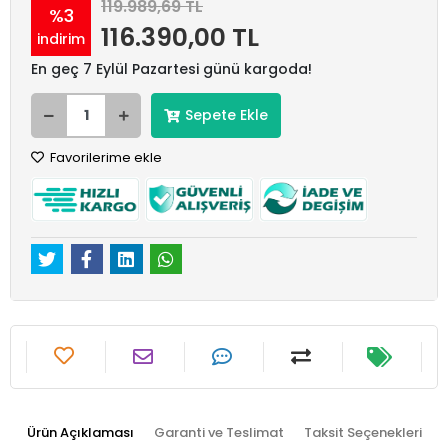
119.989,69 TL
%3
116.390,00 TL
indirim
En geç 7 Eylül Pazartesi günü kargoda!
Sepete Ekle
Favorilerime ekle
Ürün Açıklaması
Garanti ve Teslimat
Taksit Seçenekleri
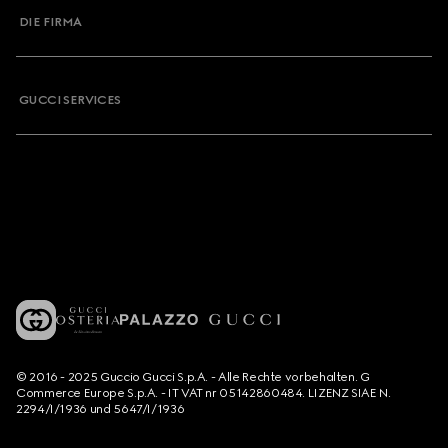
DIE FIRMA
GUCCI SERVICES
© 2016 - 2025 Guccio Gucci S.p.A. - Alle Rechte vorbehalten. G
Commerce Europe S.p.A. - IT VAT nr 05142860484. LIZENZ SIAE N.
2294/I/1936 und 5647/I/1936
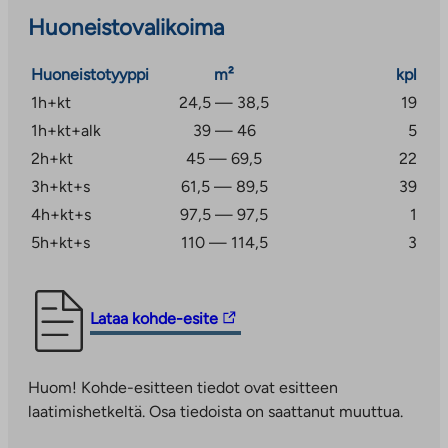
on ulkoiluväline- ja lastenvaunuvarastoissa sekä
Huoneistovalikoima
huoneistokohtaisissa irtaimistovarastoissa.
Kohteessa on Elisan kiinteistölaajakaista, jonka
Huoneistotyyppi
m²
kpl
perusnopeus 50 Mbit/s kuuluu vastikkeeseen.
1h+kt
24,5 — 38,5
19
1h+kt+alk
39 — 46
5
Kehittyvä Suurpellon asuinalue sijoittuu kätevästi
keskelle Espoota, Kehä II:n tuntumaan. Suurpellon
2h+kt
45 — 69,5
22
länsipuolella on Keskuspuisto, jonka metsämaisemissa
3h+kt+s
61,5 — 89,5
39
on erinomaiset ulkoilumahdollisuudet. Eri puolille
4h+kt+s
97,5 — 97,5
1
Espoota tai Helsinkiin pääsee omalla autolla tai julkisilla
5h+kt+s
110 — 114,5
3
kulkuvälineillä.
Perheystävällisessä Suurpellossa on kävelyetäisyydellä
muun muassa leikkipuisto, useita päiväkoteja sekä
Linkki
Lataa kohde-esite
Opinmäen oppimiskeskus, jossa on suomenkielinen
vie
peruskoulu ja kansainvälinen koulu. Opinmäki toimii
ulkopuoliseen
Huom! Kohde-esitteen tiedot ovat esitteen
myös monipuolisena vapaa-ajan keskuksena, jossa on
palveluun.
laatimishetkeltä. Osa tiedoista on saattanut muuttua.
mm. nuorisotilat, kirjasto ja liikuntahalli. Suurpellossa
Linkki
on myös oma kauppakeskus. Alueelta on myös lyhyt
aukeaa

▬▬▬▬▬▬▬▬▬▬

- ASSIGNMENT
Only the pictures are dropped. Otherwise, write out the listing exactly.

- SOLUTION TO THIS EXERCISE
119.989,69 TL
%3
116.390,00 TL
indirim
En geç 7 Eylül Pazartesi günü kargoda!
Sepete Ekle
Favorilerime ekle
Ürün Açıklaması
Garanti ve Teslimat
Taksit Seçenekleri
DIE FIRMA
GUCCI SERVICES
© 2016 - 2025 Guccio Gucci S.p.A. - Alle Rechte vorbehalten. G
Commerce Europe S.p.A. - IT VAT nr 05142860484. LIZENZ SIAE N.
2294/I/1936 und 5647/I/1936
on ulkoiluväline- ja lastenvaunuvarastoissa sekä
Huoneistovalikoima
huoneistokohtaisissa irtaimistovarastoissa.
Kohteessa on Elisan kiinteistölaajakaista, jonka
Huoneistotyyppi
m²
kpl
perusnopeus 50 Mbit/s kuuluu vastikkeeseen.
1h+kt
24,5 — 38,5
19
1h+kt+alk
39 — 46
5
Kehittyvä Suurpellon asuinalue sijoittuu kätevästi
keskelle Espoota, Kehä II:n tuntumaan. Suurpellon
2h+kt
45 — 69,5
22
länsipuolella on Keskuspuisto, jonka metsämaisemissa
3h+kt+s
61,5 — 89,5
39
on erinomaiset ulkoilumahdollisuudet. Eri puolille
4h+kt+s
97,5 — 97,5
1
Espoota tai Helsinkiin pääsee omalla autolla tai julkisilla
5h+kt+s
110 — 114,5
3
kulkuvälineillä.
Perheystävällisessä Suurpellossa on kävelyetäisyydellä
muun muassa leikkipuisto, useita päiväkoteja sekä
Linkki
Lataa kohde-esite
Opinmäen oppimiskeskus, jossa on suomenkielinen
vie
peruskoulu ja kansainvälinen koulu. Opinmäki toimii
ulkopuoliseen
Huom! Kohde-esitteen tiedot ovat esitteen
myös monipuolisena vapaa-ajan keskuksena, jossa on
palveluun.
laatimishetkeltä. Osa tiedoista on saattanut muuttua.
mm. nuorisotilat, kirjasto ja liikuntahalli. Suurpellossa
Linkki
on myös oma kauppakeskus. Alueelta on myös lyhyt
aukeaa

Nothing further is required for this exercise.